■ **EXERCISE**: Your answer must be a single number: the count of lines in the entries below that hold "Printely".

---*---

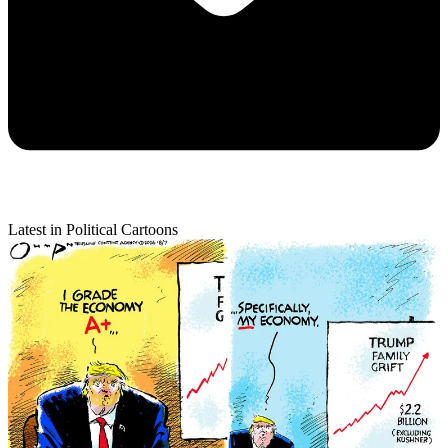
Latest in Political Cartoons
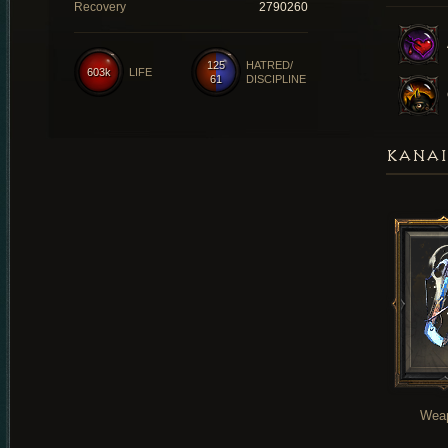
Recovery
2790260
125
HATRED/
603k
LIFE
61
DISCIPLINE
KANAI
Wea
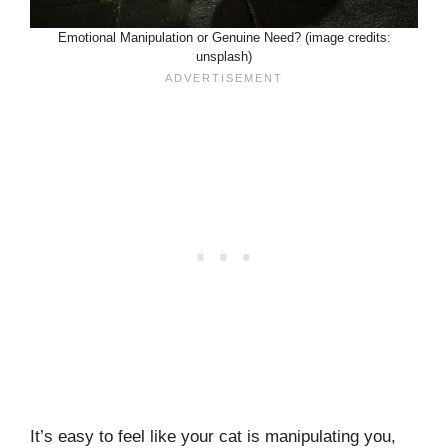
Emotional Manipulation or Genuine Need? (image credits:
unsplash)
It’s easy to feel like your cat is manipulating you,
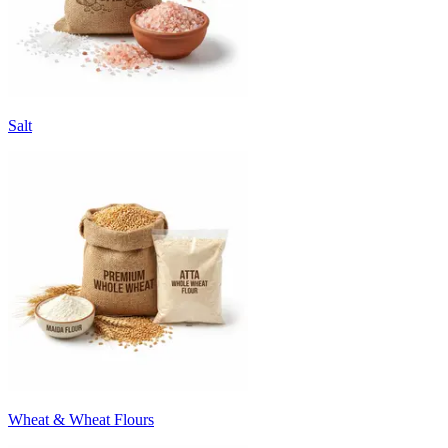
Salt
Wheat & Wheat Flours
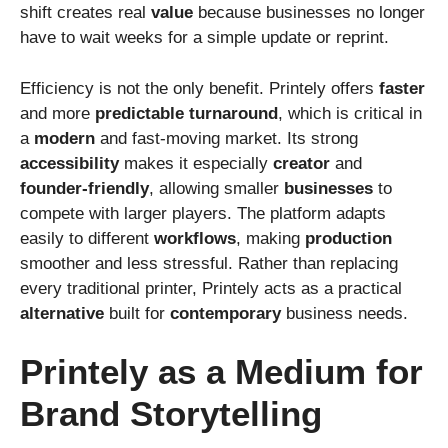
shift creates real
value
because businesses no longer
have to wait weeks for a simple update or reprint.
Efficiency is not the only benefit. Printely offers
faster
and more
predictable
turnaround
, which is critical in
a
modern
and fast-moving market. Its strong
accessibility
makes it especially
creator
and
founder-friendly
, allowing smaller
businesses
to
compete with larger players. The platform adapts
easily to different
workflows
, making
production
smoother and less stressful. Rather than replacing
every traditional printer, Printely acts as a practical
alternative
built for
contemporary
business needs.
Printely as a Medium for
Brand Storytelling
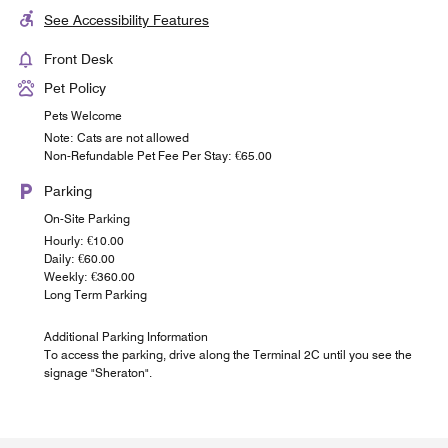
See Accessibility Features
Front Desk
Pet Policy
Pets Welcome
Note: Cats are not allowed
Non-Refundable Pet Fee Per Stay: €65.00
Parking
On-Site Parking
Hourly: €10.00
Daily: €60.00
Weekly: €360.00
Long Term Parking
Additional Parking Information
To access the parking, drive along the Terminal 2C until you see the
signage "Sheraton".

---*---

■ **TASK RESULT**: 3